In 1272, when the Dominicans allowed Thomas to establish a place of study wherever he liked and staff it as he pleased, he chose to leave Paris and move to Naples. There, on December 6, 1273, in the chapel of Saint Nicholas, Thomas had a life-changing spiritual experience. As recounted by witnesses, Thomas lingered after Matins and was seen levitating in prayer, in tears before an icon of the crucified Christ, which spoke to the monk saying, “You have written well of me, Thomas. What reward would you have for your labor?” Thomas replied, “Nothing but you, Lord.”

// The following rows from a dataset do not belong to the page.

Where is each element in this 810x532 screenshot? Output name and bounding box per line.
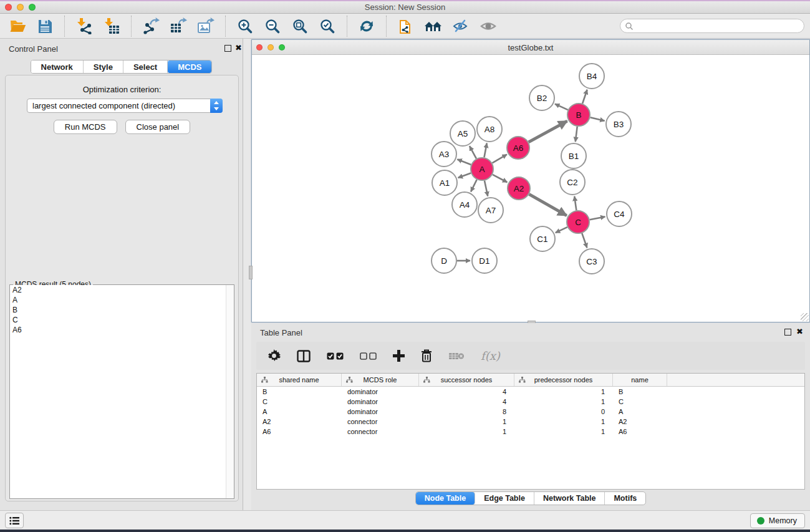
node-B2[interactable]: B2 [529, 85, 554, 110]
edge-A-A6[interactable] [492, 155, 506, 163]
search-field[interactable] [620, 19, 804, 33]
node-D[interactable]: D [432, 248, 456, 273]
close-panel-icon[interactable]: ✖ [235, 43, 242, 52]
node-B1[interactable]: B1 [561, 143, 586, 168]
first-neighbors-icon[interactable] [420, 16, 447, 37]
edge-C-C4[interactable] [590, 216, 605, 220]
table-row[interactable]: Bdominator41B [257, 387, 804, 397]
select-all-rows-icon[interactable] [327, 352, 344, 360]
cell-MCDS-role[interactable]: dominator [342, 387, 419, 397]
node-C4[interactable]: C4 [607, 201, 632, 226]
tab-mcds[interactable]: MCDS [168, 60, 211, 73]
cell-shared-name[interactable]: C [257, 397, 342, 407]
tab-style[interactable]: Style [84, 60, 123, 73]
cell-predecessor-nodes[interactable]: 1 [514, 387, 613, 397]
edge-C-C1[interactable] [556, 227, 567, 233]
edge-C-C3[interactable] [582, 233, 587, 248]
delete-column-icon[interactable] [421, 349, 432, 362]
mcds-result-item[interactable]: A [10, 295, 234, 305]
node-C1[interactable]: C1 [530, 226, 555, 251]
node-A5[interactable]: A5 [450, 121, 475, 146]
export-table-icon[interactable] [165, 16, 192, 37]
cell-name[interactable]: B [613, 387, 667, 397]
node-B4[interactable]: B4 [579, 64, 604, 89]
node-A[interactable]: A [471, 158, 493, 180]
memory-button[interactable]: Memory [750, 513, 805, 528]
cell-MCDS-role[interactable]: connector [342, 427, 419, 437]
column-header-name[interactable]: name [613, 374, 667, 386]
cell-shared-name[interactable]: A6 [257, 427, 342, 437]
edge-A-A3[interactable] [457, 159, 471, 165]
edge-A-A2[interactable] [493, 175, 508, 182]
tab-edge-table[interactable]: Edge Table [475, 492, 534, 505]
node-A7[interactable]: A7 [478, 198, 503, 223]
cell-MCDS-role[interactable]: connector [342, 417, 419, 427]
cell-MCDS-role[interactable]: dominator [342, 407, 419, 417]
mcds-result-item[interactable]: A2 [10, 285, 234, 295]
tab-network[interactable]: Network [31, 60, 84, 73]
show-all-icon[interactable] [475, 16, 502, 37]
mcds-list-scrollbar[interactable] [226, 285, 234, 498]
column-header-predecessor-nodes[interactable]: predecessor nodes [514, 374, 613, 386]
cell-predecessor-nodes[interactable]: 1 [514, 427, 613, 437]
table-row[interactable]: A2connector11A2 [257, 417, 804, 427]
zoom-out-icon[interactable] [259, 16, 286, 37]
import-network-icon[interactable] [70, 16, 98, 37]
deselect-all-rows-icon[interactable] [360, 352, 377, 360]
node-A2[interactable]: A2 [508, 177, 530, 200]
mcds-result-item[interactable]: C [10, 315, 234, 325]
cell-shared-name[interactable]: B [257, 387, 342, 397]
mcds-result-list[interactable]: A2ABCA6 [10, 285, 234, 498]
cell-predecessor-nodes[interactable]: 0 [514, 407, 613, 417]
float-panel-icon[interactable] [224, 45, 231, 52]
column-visibility-icon[interactable] [297, 350, 311, 362]
edge-B-B1[interactable] [576, 127, 577, 142]
hide-selected-icon[interactable] [447, 16, 475, 37]
edge-A-A8[interactable] [485, 143, 487, 158]
tab-node-table[interactable]: Node Table [416, 492, 475, 505]
network-vertical-scroll-thumb[interactable] [249, 266, 253, 279]
tab-motifs[interactable]: Motifs [605, 492, 645, 505]
edge-A-A7[interactable] [485, 181, 488, 196]
table-close-panel-icon[interactable]: ✖ [796, 327, 803, 336]
run-mcds-button[interactable]: Run MCDS [54, 120, 117, 134]
cell-MCDS-role[interactable]: dominator [342, 397, 419, 407]
node-C[interactable]: C [567, 211, 589, 233]
open-file-icon[interactable] [4, 16, 31, 37]
destroy-table-icon[interactable] [448, 352, 465, 360]
network-graph[interactable]: AA1A2A3A4A5A6A7A8BB1B2B3B4CC1C2C3C4DD1 [252, 55, 809, 322]
close-panel-button[interactable]: Close panel [125, 120, 191, 134]
column-header-shared-name[interactable]: shared name [257, 374, 342, 386]
tab-network-table[interactable]: Network Table [534, 492, 605, 505]
tab-select[interactable]: Select [123, 60, 168, 73]
edge-A-A5[interactable] [470, 146, 476, 158]
edge-B-B3[interactable] [590, 117, 604, 120]
cell-predecessor-nodes[interactable]: 1 [514, 397, 613, 407]
edge-A6-B[interactable] [529, 121, 567, 142]
zoom-in-icon[interactable] [231, 16, 259, 37]
cell-name[interactable]: C [613, 397, 667, 407]
column-header-successor-nodes[interactable]: successor nodes [419, 374, 514, 386]
edge-A-A4[interactable] [471, 180, 476, 191]
node-A1[interactable]: A1 [432, 170, 457, 195]
cell-shared-name[interactable]: A [257, 407, 342, 417]
edge-C-C2[interactable] [574, 196, 576, 210]
node-A8[interactable]: A8 [477, 117, 502, 142]
node-C2[interactable]: C2 [560, 170, 585, 195]
cell-successor-nodes[interactable]: 1 [419, 417, 514, 427]
cell-name[interactable]: A [613, 407, 667, 417]
criterion-dropdown[interactable]: largest connected component (directed) [27, 99, 223, 113]
table-float-panel-icon[interactable] [784, 329, 791, 336]
node-C3[interactable]: C3 [579, 249, 604, 274]
search-input[interactable] [634, 21, 804, 32]
cell-successor-nodes[interactable]: 4 [419, 387, 514, 397]
mcds-result-item[interactable]: A6 [10, 325, 234, 335]
task-history-button[interactable] [5, 513, 24, 528]
cell-successor-nodes[interactable]: 1 [419, 427, 514, 437]
network-canvas[interactable]: AA1A2A3A4A5A6A7A8BB1B2B3B4CC1C2C3C4DD1 [252, 55, 809, 322]
edge-B-B4[interactable] [582, 90, 587, 104]
settings-gear-icon[interactable] [268, 349, 281, 362]
mcds-result-item[interactable]: B [10, 305, 234, 315]
edge-A2-C[interactable] [529, 194, 567, 215]
column-header-MCDS-role[interactable]: MCDS role [342, 374, 419, 386]
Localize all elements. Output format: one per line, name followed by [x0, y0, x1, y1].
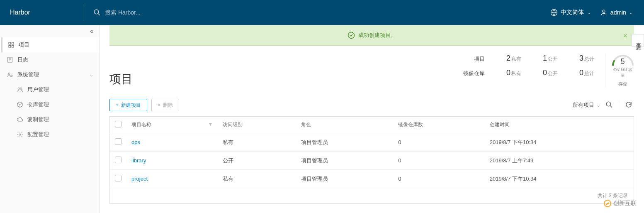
col-access[interactable]: 访问级别 [218, 117, 296, 133]
table-row[interactable]: project私有项目管理员02019/8/7 下午10:34 [110, 170, 634, 188]
toolbar-separator [619, 100, 619, 110]
project-filter-dropdown[interactable]: 所有项目 ⌵ [573, 101, 600, 109]
watermark-text: 创新互联 [613, 200, 637, 207]
stat-value: 0私有 [488, 69, 521, 77]
projects-icon [8, 42, 15, 48]
svg-point-0 [94, 10, 99, 14]
svg-point-18 [606, 102, 611, 106]
stats-panel: 项目 2私有 1公开 3总计 镜像仓库 0私有 0公开 0总计 5 497 GB… [463, 54, 634, 87]
gauge-label: 存储 [611, 81, 634, 87]
search-button[interactable] [604, 99, 615, 111]
watermark: 创新互联 [604, 200, 637, 207]
row-checkbox[interactable] [115, 138, 122, 145]
refresh-button[interactable] [623, 99, 634, 111]
users-icon [17, 86, 23, 93]
search-input[interactable] [105, 9, 229, 16]
user-icon [600, 9, 608, 16]
gauge-arc-icon [611, 54, 634, 66]
user-label: admin [610, 9, 626, 16]
svg-point-15 [20, 88, 22, 89]
cell-access: 公开 [218, 152, 296, 170]
sidebar-item-label: 配置管理 [27, 131, 49, 138]
sidebar-item-label: 复制管理 [27, 116, 49, 123]
svg-rect-6 [9, 45, 11, 47]
stat-value: 3总计 [561, 54, 594, 63]
sidebar-collapse-button[interactable]: « [0, 25, 99, 37]
search-icon [93, 9, 101, 16]
cell-created: 2019/8/7 下午10:34 [485, 170, 634, 188]
project-name-link[interactable]: library [131, 157, 146, 164]
filter-label: 所有项目 [573, 101, 594, 109]
sidebar-item-repos[interactable]: 仓库管理 [10, 97, 99, 112]
sidebar-item-logs[interactable]: 日志 [0, 52, 99, 67]
logs-icon [7, 56, 13, 63]
sidebar-item-projects[interactable]: 项目 [0, 37, 99, 52]
cell-access: 私有 [218, 170, 296, 188]
table-footer: 共计 3 条记录 [110, 188, 634, 203]
table-row[interactable]: library公开项目管理员02019/8/7 上午7:49 [110, 152, 634, 170]
project-name-link[interactable]: ops [131, 139, 140, 145]
button-label: 新建项目 [121, 102, 141, 109]
sidebar-item-label: 用户管理 [27, 86, 49, 93]
success-alert: 成功创建项目。 × [109, 25, 634, 46]
language-label: 中文简体 [561, 9, 584, 16]
stat-value: 0公开 [525, 69, 558, 77]
project-name-link[interactable]: project [131, 176, 148, 182]
svg-point-16 [19, 134, 21, 135]
sidebar-item-label: 日志 [17, 56, 28, 64]
stat-value: 1公开 [525, 54, 558, 63]
event-log-tab[interactable]: 事件日志 [632, 34, 644, 47]
select-all-checkbox[interactable] [115, 121, 122, 127]
col-created[interactable]: 创建时间 [485, 117, 634, 133]
plus-icon: + [116, 102, 119, 108]
row-checkbox[interactable] [115, 157, 122, 163]
cell-created: 2019/8/7 上午7:49 [485, 152, 634, 170]
watermark-icon [604, 200, 611, 207]
cell-repo-count: 0 [393, 152, 485, 170]
alert-close-button[interactable]: × [623, 32, 627, 40]
admin-icon [7, 71, 13, 78]
check-circle-icon [348, 32, 355, 39]
sidebar-item-config[interactable]: 配置管理 [10, 127, 99, 142]
header-bar: Harbor 中文简体 ⌵ admin ⌵ [0, 0, 644, 25]
sidebar-item-label: 仓库管理 [27, 101, 49, 108]
sidebar-item-replication[interactable]: 复制管理 [10, 112, 99, 127]
logo[interactable]: Harbor [0, 9, 83, 16]
svg-line-1 [98, 13, 100, 15]
chevron-down-icon: ⌵ [597, 103, 600, 108]
sidebar-item-label: 项目 [19, 41, 29, 49]
user-menu[interactable]: admin ⌵ [600, 9, 632, 16]
row-checkbox[interactable] [115, 175, 122, 181]
stat-row-label: 项目 [463, 55, 485, 63]
projects-table: 项目名称▼ 访问级别 角色 镜像仓库数 创建时间 ops私有项目管理员02019… [109, 116, 634, 204]
close-icon: × [158, 102, 160, 108]
main-content: 成功创建项目。 × 项目 项目 2私有 1公开 3总计 镜像仓库 0私有 0公开… [100, 25, 644, 213]
header-right: 中文简体 ⌵ admin ⌵ [550, 9, 644, 16]
svg-rect-5 [12, 42, 14, 44]
col-repo-count[interactable]: 镜像仓库数 [393, 117, 485, 133]
svg-rect-7 [12, 45, 14, 47]
delete-button[interactable]: × 删除 [151, 99, 179, 111]
gear-icon [17, 131, 23, 138]
new-project-button[interactable]: + 新建项目 [109, 99, 147, 111]
sidebar-item-users[interactable]: 用户管理 [10, 82, 99, 97]
col-name[interactable]: 项目名称▼ [126, 117, 218, 133]
chevron-down-icon: ⌵ [588, 10, 590, 15]
gauge-sublabel: 497 GB 容量 [611, 67, 634, 78]
table-row[interactable]: ops私有项目管理员02019/8/7 下午10:34 [110, 133, 634, 152]
toolbar: + 新建项目 × 删除 所有项目 ⌵ [109, 99, 634, 111]
cell-repo-count: 0 [393, 170, 485, 188]
svg-point-17 [348, 32, 355, 38]
sidebar-item-system[interactable]: 系统管理 ⌵ [0, 67, 99, 82]
language-switcher[interactable]: 中文简体 ⌵ [550, 9, 590, 16]
filter-icon[interactable]: ▼ [208, 121, 213, 127]
stat-value: 0总计 [561, 69, 594, 77]
svg-point-3 [603, 10, 605, 12]
cell-created: 2019/8/7 下午10:34 [485, 133, 634, 152]
cell-access: 私有 [218, 133, 296, 152]
svg-point-13 [11, 75, 12, 76]
sidebar: « 项目 日志 系统管理 ⌵ 用户管理 仓库管理 复制管理 [0, 25, 100, 213]
col-role[interactable]: 角色 [296, 117, 393, 133]
cell-role: 项目管理员 [296, 170, 393, 188]
svg-point-14 [18, 88, 19, 89]
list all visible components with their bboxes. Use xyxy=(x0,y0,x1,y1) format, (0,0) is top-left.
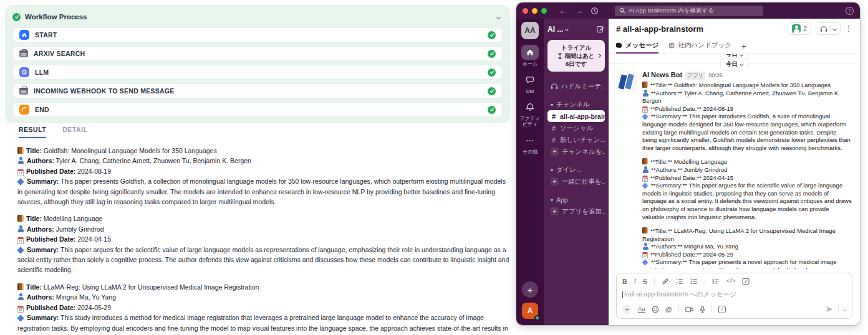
rail-item-activity[interactable]: アクティビティ xyxy=(518,100,542,127)
calendar-icon: 17 xyxy=(642,106,648,113)
more-ellipsis-icon: ⋯ xyxy=(521,133,539,148)
sidebar-channel-all-ai-app-brainstorm[interactable]: # all-ai-app-brain... xyxy=(547,110,605,122)
mic-icon[interactable] xyxy=(700,306,705,313)
message-paper-block: **Title:** Goldfish: Monolingual Languag… xyxy=(642,82,852,152)
plus-icon: + xyxy=(551,148,559,156)
ordered-list-icon[interactable]: 12 xyxy=(676,278,683,285)
tab-messages[interactable]: メッセージ xyxy=(616,39,658,54)
sidebar-channel-new[interactable]: # 新しいチャン... xyxy=(547,134,605,146)
tab-add-button[interactable]: + xyxy=(741,39,746,54)
search-input[interactable]: AI App Brainstorm 内を検索する xyxy=(615,6,763,16)
inline-code-icon[interactable]: </> xyxy=(726,278,735,285)
send-button[interactable] xyxy=(826,306,834,313)
paper-date-line: 17Published Date: 2024-04-15 xyxy=(17,234,511,244)
paper-summary-block: Title: Modelling Language Authors: Jumbl… xyxy=(17,214,511,275)
bold-icon[interactable]: B xyxy=(622,278,627,285)
emoji-icon[interactable] xyxy=(652,306,659,313)
create-new-button[interactable]: + xyxy=(522,281,538,298)
bot-avatar[interactable] xyxy=(616,71,637,92)
sidebar-invite-coworkers[interactable]: + 一緒に仕事を... xyxy=(547,176,605,187)
step-label: LLM xyxy=(35,68,49,76)
divider xyxy=(830,25,831,32)
link-icon[interactable] xyxy=(662,278,669,285)
workspace-header[interactable]: AI ... xyxy=(547,22,605,37)
sidebar-section-dms[interactable]: ▾ ダイレ... xyxy=(547,164,605,176)
paper-summary-line: Summary: This paper presents Goldfish, a… xyxy=(17,176,511,207)
workflow-step-start[interactable]: START xyxy=(12,27,503,42)
trial-banner[interactable]: トライアル 期間はあと 6日です xyxy=(547,40,605,72)
workflow-step-end[interactable]: END xyxy=(12,102,503,117)
workflow-step-incoming-webhook[interactable]: INCOMING WEBHOOK TO SEND MESSAGE xyxy=(12,83,503,98)
sidebar-section-apps[interactable]: ▾ App xyxy=(547,194,605,205)
members-button[interactable]: 2 xyxy=(788,22,811,35)
sidebar-section-channels[interactable]: ▾ チャンネル xyxy=(547,99,605,110)
svg-text:2: 2 xyxy=(676,282,678,285)
paper-title-line: Title: LLaMA-Reg: Using LLaMA 2 for Unsu… xyxy=(17,282,511,292)
workspace-switcher[interactable]: AA xyxy=(521,22,539,39)
channel-name[interactable]: # all-ai-app-brainstorm xyxy=(616,24,703,34)
compose-icon[interactable] xyxy=(596,25,605,34)
success-check-icon xyxy=(488,68,496,77)
tab-detail[interactable]: DETAIL xyxy=(62,126,87,138)
bullet-list-icon[interactable] xyxy=(690,278,698,285)
chevron-down-icon[interactable] xyxy=(842,307,847,311)
message-input[interactable]: #all-ai-app-brainstorm へのメッセージ xyxy=(622,290,846,299)
italic-icon[interactable]: I xyxy=(634,278,637,285)
tab-result[interactable]: RESULT xyxy=(19,126,46,138)
mention-icon[interactable]: @ xyxy=(665,306,672,313)
kebab-menu-icon[interactable]: ⋮ xyxy=(845,24,852,33)
success-check-icon xyxy=(488,50,496,58)
date-divider: 今日 xyxy=(609,64,860,64)
history-clock-icon[interactable] xyxy=(591,7,599,15)
user-avatar[interactable]: A xyxy=(522,303,538,319)
tab-handbook[interactable]: 社内ハンドブック xyxy=(668,39,731,54)
chevron-down-icon xyxy=(566,27,569,31)
blockquote-icon[interactable] xyxy=(712,278,720,285)
workflow-process-title: Workflow Process xyxy=(25,13,87,21)
slash-command-icon[interactable]: / xyxy=(718,306,726,313)
help-icon[interactable]: ? xyxy=(846,7,854,15)
sender-name[interactable]: AI News Bot xyxy=(642,71,682,78)
format-toggle-icon[interactable]: Aa xyxy=(638,306,645,313)
code-block-icon[interactable] xyxy=(742,278,750,285)
success-check-icon xyxy=(12,13,21,21)
huddle-button[interactable] xyxy=(816,22,841,35)
step-label: ARXIV SEARCH xyxy=(34,50,85,57)
paper-title-line: Title: Modelling Language xyxy=(17,214,511,224)
chevron-down-icon xyxy=(740,54,743,56)
message-body: **Title:** Goldfish: Monolingual Languag… xyxy=(642,82,852,269)
workflow-process-header[interactable]: Workflow Process xyxy=(12,10,503,24)
workflow-process-card: Workflow Process START ARXIV SEARCH LLM xyxy=(5,5,510,123)
zoom-window-button[interactable] xyxy=(541,8,547,14)
hourglass-icon xyxy=(557,53,562,59)
sidebar-channel-social[interactable]: # ソーシャル xyxy=(547,122,605,134)
chevron-down-icon[interactable] xyxy=(496,14,501,19)
close-window-button[interactable] xyxy=(523,8,528,14)
paper-summary-block: Title: Goldfish: Monolingual Language Mo… xyxy=(17,146,511,207)
slack-window: ← → AI App Brainstorm 内を検索する ? AA ホーム DM xyxy=(516,2,860,325)
divider xyxy=(654,277,655,285)
back-icon[interactable]: ← xyxy=(559,6,567,15)
sidebar-add-app[interactable]: + アプリを追加... xyxy=(547,205,605,217)
rail-item-dm[interactable]: DM xyxy=(521,72,539,94)
sidebar-item-huddles[interactable]: ハドルミーテ... xyxy=(547,80,605,92)
sidebar-add-channel[interactable]: + チャンネルを... xyxy=(547,146,605,158)
workflow-step-llm[interactable]: LLM xyxy=(12,65,503,80)
rail-item-more[interactable]: ⋯ その他 xyxy=(521,133,539,154)
member-count: 2 xyxy=(803,25,807,32)
hash-icon: # xyxy=(551,136,557,144)
date-pill-today[interactable]: 今日 xyxy=(720,58,749,71)
message-list[interactable]: 今日 今日 AI News Bot xyxy=(609,54,860,269)
rail-item-home[interactable]: ホーム xyxy=(521,45,539,67)
minimize-window-button[interactable] xyxy=(532,8,538,14)
attach-plus-icon[interactable]: + xyxy=(622,304,632,314)
workspace-name: AI ... xyxy=(547,25,563,34)
message-composer[interactable]: B I S 12 </> #all-ai-app-br xyxy=(616,273,852,319)
video-icon[interactable] xyxy=(685,306,693,313)
forward-icon[interactable]: → xyxy=(576,6,583,15)
dm-bubble-icon xyxy=(521,72,539,87)
strikethrough-icon[interactable]: S xyxy=(643,278,647,285)
timestamp[interactable]: 00:26 xyxy=(708,72,723,78)
toolbox-icon xyxy=(19,88,28,95)
workflow-step-arxiv-search[interactable]: ARXIV SEARCH xyxy=(12,46,503,61)
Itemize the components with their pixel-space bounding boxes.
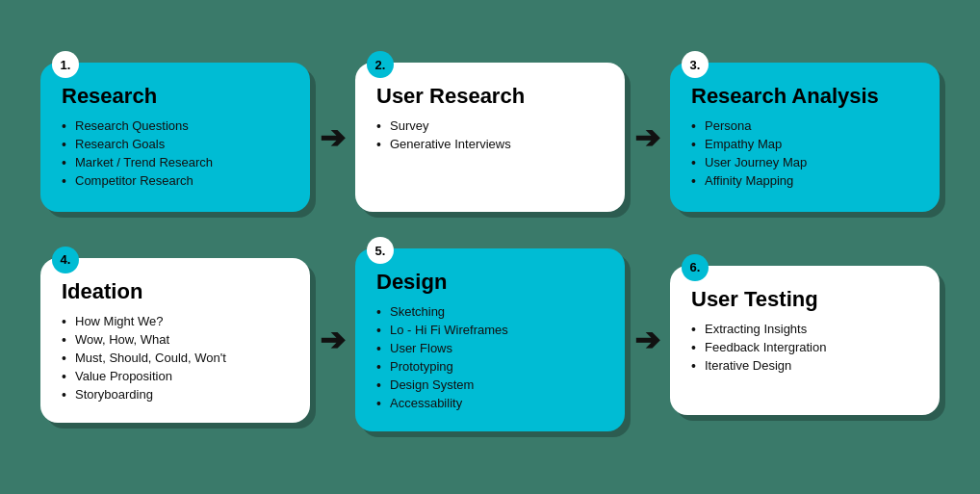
list-item: How Might We?: [62, 314, 289, 328]
card-list-research-analysis: PersonaEmpathy MapUser Journey MapAffini…: [691, 118, 918, 188]
arrow-right-icon: ➔: [634, 119, 660, 156]
step-number-ideation: 4.: [52, 247, 79, 273]
list-item: Storyboarding: [62, 387, 289, 402]
list-item: Accessability: [376, 396, 604, 410]
step-number-user-testing: 6.: [682, 254, 709, 281]
card-list-ideation: How Might We?Wow, How, WhatMust, Should,…: [62, 314, 289, 402]
card-design: 5.DesignSketchingLo - Hi Fi WireframesUs…: [355, 248, 625, 431]
card-research-analysis: 3.Research AnalysisPersonaEmpathy MapUse…: [670, 63, 940, 212]
list-item: Value Proposition: [62, 369, 289, 383]
card-title-research: Research: [62, 84, 289, 109]
card-list-design: SketchingLo - Hi Fi WireframesUser Flows…: [376, 304, 604, 410]
list-item: User Flows: [376, 341, 604, 355]
list-item: Prototyping: [376, 359, 604, 374]
list-item: Sketching: [376, 304, 604, 319]
list-item: Persona: [691, 118, 918, 133]
arrow-right-icon: ➔: [320, 322, 346, 358]
row-2: 4.IdeationHow Might We?Wow, How, WhatMus…: [18, 239, 962, 441]
step-number-research-analysis: 3.: [682, 51, 709, 78]
list-item: Competitor Research: [62, 173, 289, 188]
card-title-ideation: Ideation: [62, 279, 289, 304]
list-item: Lo - Hi Fi Wireframes: [376, 323, 604, 337]
list-item: Wow, How, What: [62, 332, 289, 347]
card-title-user-testing: User Testing: [691, 287, 918, 312]
list-item: Feedback Intergration: [691, 340, 918, 354]
arrow-right-icon: ➔: [634, 322, 660, 358]
list-item: Must, Should, Could, Won't: [62, 351, 289, 365]
list-item: Affinity Mapping: [691, 173, 918, 188]
list-item: Generative Interviews: [376, 137, 604, 151]
list-item: Iterative Design: [691, 358, 918, 373]
card-list-user-testing: Extracting InsightsFeedback Intergration…: [691, 322, 918, 373]
list-item: Research Goals: [62, 137, 289, 151]
arrow-right-icon: ➔: [320, 119, 346, 156]
step-number-user-research: 2.: [367, 51, 394, 78]
step-number-design: 5.: [367, 237, 394, 264]
diagram: 1.ResearchResearch QuestionsResearch Goa…: [18, 53, 962, 441]
card-user-testing: 6.User TestingExtracting InsightsFeedbac…: [670, 266, 940, 415]
card-list-user-research: SurveyGenerative Interviews: [376, 118, 604, 151]
list-item: Research Questions: [62, 118, 289, 133]
list-item: Market / Trend Research: [62, 155, 289, 169]
card-user-research: 2.User ResearchSurveyGenerative Intervie…: [355, 63, 625, 212]
card-title-research-analysis: Research Analysis: [691, 84, 918, 109]
list-item: Survey: [376, 118, 604, 133]
card-list-research: Research QuestionsResearch GoalsMarket /…: [62, 118, 289, 188]
list-item: Design System: [376, 377, 604, 392]
list-item: User Journey Map: [691, 155, 918, 169]
card-ideation: 4.IdeationHow Might We?Wow, How, WhatMus…: [40, 258, 310, 423]
list-item: Empathy Map: [691, 137, 918, 151]
card-title-design: Design: [376, 270, 604, 295]
row-1: 1.ResearchResearch QuestionsResearch Goa…: [18, 53, 962, 221]
step-number-research: 1.: [52, 51, 79, 78]
card-research: 1.ResearchResearch QuestionsResearch Goa…: [40, 63, 310, 212]
card-title-user-research: User Research: [376, 84, 604, 109]
list-item: Extracting Insights: [691, 322, 918, 336]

Thomas never spoke of the episode or wrote it down, but he stopped dictating to his assistant Reginald of Piperno. When Reginald begged him to get back to work, Thomas replied: “Reginald, I cannot, because all that I have written seems like straw to me.”
After that, Thomas wrote devotional works. My favorite is the Eucharistic hymn Godhead Here in Hiding (Adoro te devoto), translated into English from Latin by the 19th-century poet Gerard Manley Hopkins, S.J. The most common musical setting is available sung by nuns here, but my favorite scoring, less popular, is the arrangement by Phillip Pennington Harris, available unsung, here.
To end this brief encounter with Aquinas, consider this hymn’s opening words, which follow:
Godhead here in hiding,
whom I do adore,
Masked by these bare shadows,
shape and nothing more.
See, Lord, at thy service
low lies here a heart lost,
all lost in wonder
at the God thou art.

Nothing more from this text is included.